Pero conquistada la igualdad formal por parte de las mujeres, ¿hemos logrado tener los derechos humanos que nos corresponderían según la segunda postura? La respuesta es rotundamente negativa. No sólo porque es evidente que no toda la población accede más allá de su género, sino porque el hecho de que se declare la igualdad de derechos de los que gozan los varones, claramente no satisface o se adapta a los derechos de los que deberíamos gozar las mujeres. En este sentido, si pensamos que hoy vivimos en un sistema de normas e instituciones creadas por y para el varón, es claro que las necesidades deseos y formas de estar en el mundo de las mujeres no está contemplado. Y es aquí donde reside nuestra revolución, que consiste en construir un mundo (y con esto un derecho e instituciones) que contemple al ser humano mujer y no que lo iguale a los varones.
Por otro lado, alcanzada esa igualdad formal con el varón ¿deberíamos las mujeres apoyar una postura meritocrática y competir en igualdad de condiciones?
La respuesta también se nos aparece negativa por dos razones evidentes. Primero porque no existe esa supuesta igualdad de condiciones y por lo tanto, no puede exigirse que tengamos los mismo méritos hasta tanto esa carrera de trecientos años en que se acumuló riqueza, acceso a los espacios de poder, educación y prejuicios culturales que favorecían y favorecen a los varones sea equilibrada, y esto último, entre otras cosas, a través de acciones positivas, la lucha colectiva y el tiempo necesario para eliminar las resistencias que permita un verdadero cambio cultural.
Y segundo, porque en un mundo pensado para los varones, no pueden exigirse los mismos requisitos y modos de actuar y pensar a las mujeres.
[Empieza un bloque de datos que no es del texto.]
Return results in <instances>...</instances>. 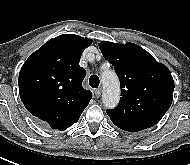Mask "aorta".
<instances>
[{
  "label": "aorta",
  "instance_id": "obj_1",
  "mask_svg": "<svg viewBox=\"0 0 190 165\" xmlns=\"http://www.w3.org/2000/svg\"><path fill=\"white\" fill-rule=\"evenodd\" d=\"M103 81V95L102 101L105 107L114 108L120 98V86L119 81L115 73L106 72L102 76Z\"/></svg>",
  "mask_w": 190,
  "mask_h": 165
}]
</instances>
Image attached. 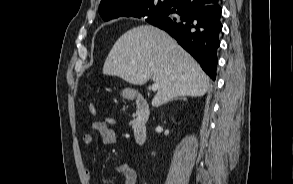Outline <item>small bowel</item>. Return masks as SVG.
Here are the masks:
<instances>
[{
    "mask_svg": "<svg viewBox=\"0 0 293 184\" xmlns=\"http://www.w3.org/2000/svg\"><path fill=\"white\" fill-rule=\"evenodd\" d=\"M118 124L117 120L112 117H106L100 120H96L92 123L91 127L94 131L98 132L101 141L105 145L115 144L117 141L114 126ZM83 143L85 146H90L93 142V136L91 133L84 134ZM117 173L122 174L125 177V184L137 183V172L129 163H121L115 167ZM84 175L88 181L91 180L92 174L89 168H85Z\"/></svg>",
    "mask_w": 293,
    "mask_h": 184,
    "instance_id": "obj_1",
    "label": "small bowel"
}]
</instances>
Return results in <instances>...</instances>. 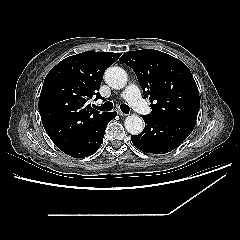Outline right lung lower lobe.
Instances as JSON below:
<instances>
[{"instance_id":"1","label":"right lung lower lobe","mask_w":240,"mask_h":240,"mask_svg":"<svg viewBox=\"0 0 240 240\" xmlns=\"http://www.w3.org/2000/svg\"><path fill=\"white\" fill-rule=\"evenodd\" d=\"M117 112H106L93 130L85 137L69 145L59 147L65 154L75 158H83L95 153L103 142L107 124L116 117Z\"/></svg>"}]
</instances>
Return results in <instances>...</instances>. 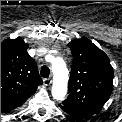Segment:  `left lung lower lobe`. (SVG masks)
<instances>
[{"label":"left lung lower lobe","mask_w":122,"mask_h":122,"mask_svg":"<svg viewBox=\"0 0 122 122\" xmlns=\"http://www.w3.org/2000/svg\"><path fill=\"white\" fill-rule=\"evenodd\" d=\"M60 107H61V109L64 110L66 113H68V114H70V115H72V116H74V117H77V118H85V117H86V116H84V115H82V114H79V113H77V112H75V111H72V110H70V109L64 107L63 105H60Z\"/></svg>","instance_id":"obj_1"}]
</instances>
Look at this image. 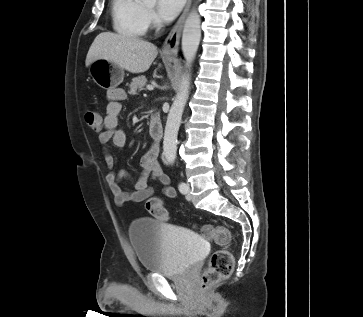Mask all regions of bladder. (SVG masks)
Listing matches in <instances>:
<instances>
[{
    "label": "bladder",
    "mask_w": 363,
    "mask_h": 317,
    "mask_svg": "<svg viewBox=\"0 0 363 317\" xmlns=\"http://www.w3.org/2000/svg\"><path fill=\"white\" fill-rule=\"evenodd\" d=\"M129 234L142 269L163 276L184 273L208 252L201 233L159 220L134 221Z\"/></svg>",
    "instance_id": "obj_1"
}]
</instances>
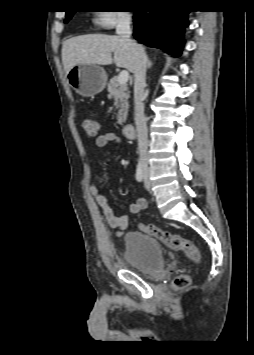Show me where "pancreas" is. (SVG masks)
<instances>
[{"instance_id":"obj_1","label":"pancreas","mask_w":254,"mask_h":355,"mask_svg":"<svg viewBox=\"0 0 254 355\" xmlns=\"http://www.w3.org/2000/svg\"><path fill=\"white\" fill-rule=\"evenodd\" d=\"M107 90L109 92V98L114 99L115 106L119 109L117 114V124L123 125L126 122L130 97L128 86L126 84L120 85L118 83V77H113L108 83Z\"/></svg>"}]
</instances>
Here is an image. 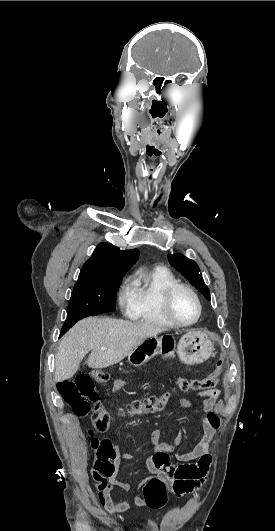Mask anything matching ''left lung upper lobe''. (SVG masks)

Esto ultimo sería como si en el gobierno de la aguilas se le exigiera a un elefante que vuele. Así, cuando nos digan que debemos obtener las cosas por mérito y no "por ser mujeres", que seremos juzgadas con la misma vara que los hombres y se nos exigirá lo mismo en las mismas circunstancias y que si queremos igualdad debemos hacer las cosas igual que los varones, les diremos algo muy simple: no somos varones.
Acto seguido, invitaremos a repensar el mundo desde una perspectiva distinta, a construir y transformar las instituciones y esas supuestas condiciones de igualdad desde una mirada con enfoque en la diversidad y la inclusión. Cuando lleguemos al punto en que el derecho, las instituciones y la cultura, ya no vea a uno de los seres que habitan nuestra tierra como la norma y a los demás como algo que necesite ser considerado, y en cambio veamos un mundo de seres diversos con diferentes ideas, habilidades y formas de habitarlo, quizás estemos en condiciones de pensar en una igualdad. Una igualdad en el acceso, un mapa igualitario que coincida con el territorio por naturaleza diverso, y no una igualdad homogenizante, que invisibilice a quien no responda a un paradigma androcéntrico.